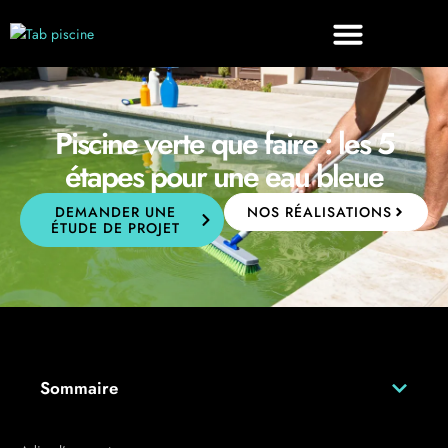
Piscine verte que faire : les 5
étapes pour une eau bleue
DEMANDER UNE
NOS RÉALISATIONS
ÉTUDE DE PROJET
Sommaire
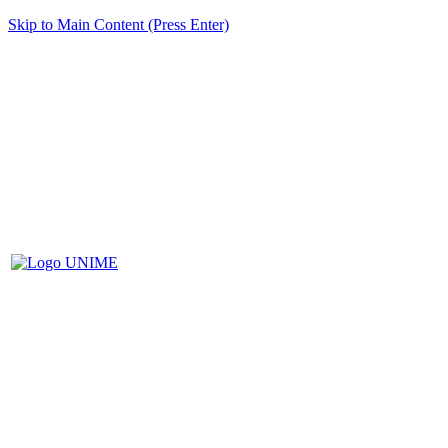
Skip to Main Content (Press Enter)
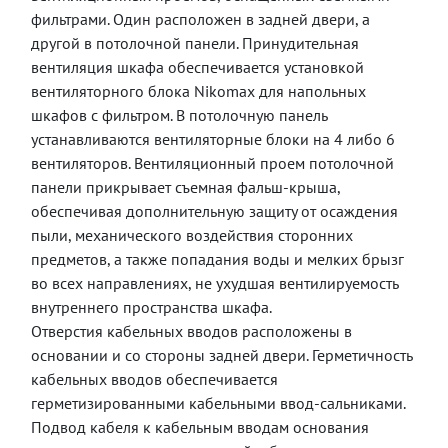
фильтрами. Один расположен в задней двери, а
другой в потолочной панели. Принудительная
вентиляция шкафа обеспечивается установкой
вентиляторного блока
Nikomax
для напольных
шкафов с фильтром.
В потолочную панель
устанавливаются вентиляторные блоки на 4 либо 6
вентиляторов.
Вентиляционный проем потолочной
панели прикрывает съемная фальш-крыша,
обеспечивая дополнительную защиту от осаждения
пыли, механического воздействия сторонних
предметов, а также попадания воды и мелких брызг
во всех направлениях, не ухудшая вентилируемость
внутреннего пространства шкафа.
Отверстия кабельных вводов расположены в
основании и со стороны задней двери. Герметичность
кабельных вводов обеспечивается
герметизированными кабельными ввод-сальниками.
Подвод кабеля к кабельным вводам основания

------------------------------------

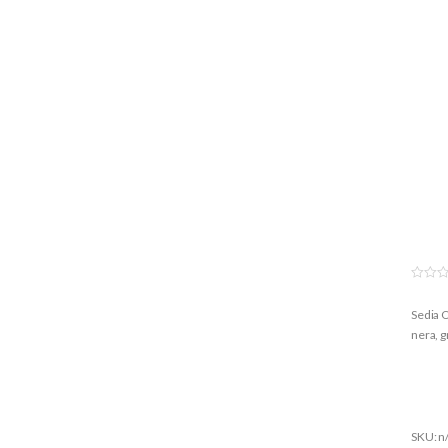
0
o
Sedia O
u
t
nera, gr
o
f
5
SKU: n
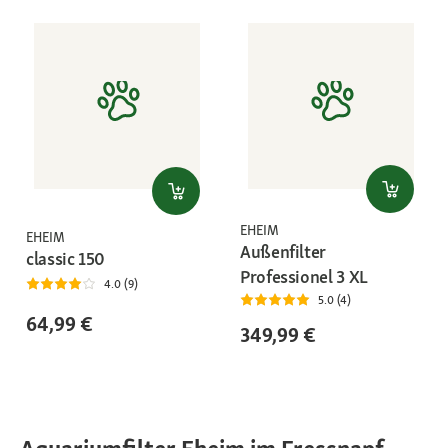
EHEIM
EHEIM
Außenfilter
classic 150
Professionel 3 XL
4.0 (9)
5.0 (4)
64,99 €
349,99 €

------------------------------------

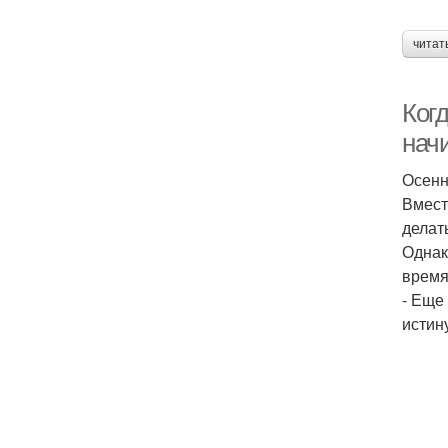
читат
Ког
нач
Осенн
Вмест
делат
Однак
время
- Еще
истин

------------------------------------

- Assigned task -
Within the entries above, give again exactly the lines starting at the one that contains "Piscine verte que faire : les 5" and ending at the one that contains "основании и со", leaving out the pictures.

- Task solution -
Piscine verte que faire : les 5
étapes pour une eau bleue
DEMANDER UNE
NOS RÉALISATIONS
ÉTUDE DE PROJET
Sommaire
Skip to Main Content (Press Enter)
фильтрами. Один расположен в задней двери, а
другой в потолочной панели. Принудительная
вентиляция шкафа обеспечивается установкой
вентиляторного блока
Nikomax
для напольных
шкафов с фильтром.
В потолочную панель
устанавливаются вентиляторные блоки на 4 либо 6
вентиляторов.
Вентиляционный проем потолочной
панели прикрывает съемная фальш-крыша,
обеспечивая дополнительную защиту от осаждения
пыли, механического воздействия сторонних
предметов, а также попадания воды и мелких брызг
во всех направлениях, не ухудшая вентилируемость
внутреннего пространства шкафа.
Отверстия кабельных вводов расположены в
основании и со стороны задней двери. Герметичность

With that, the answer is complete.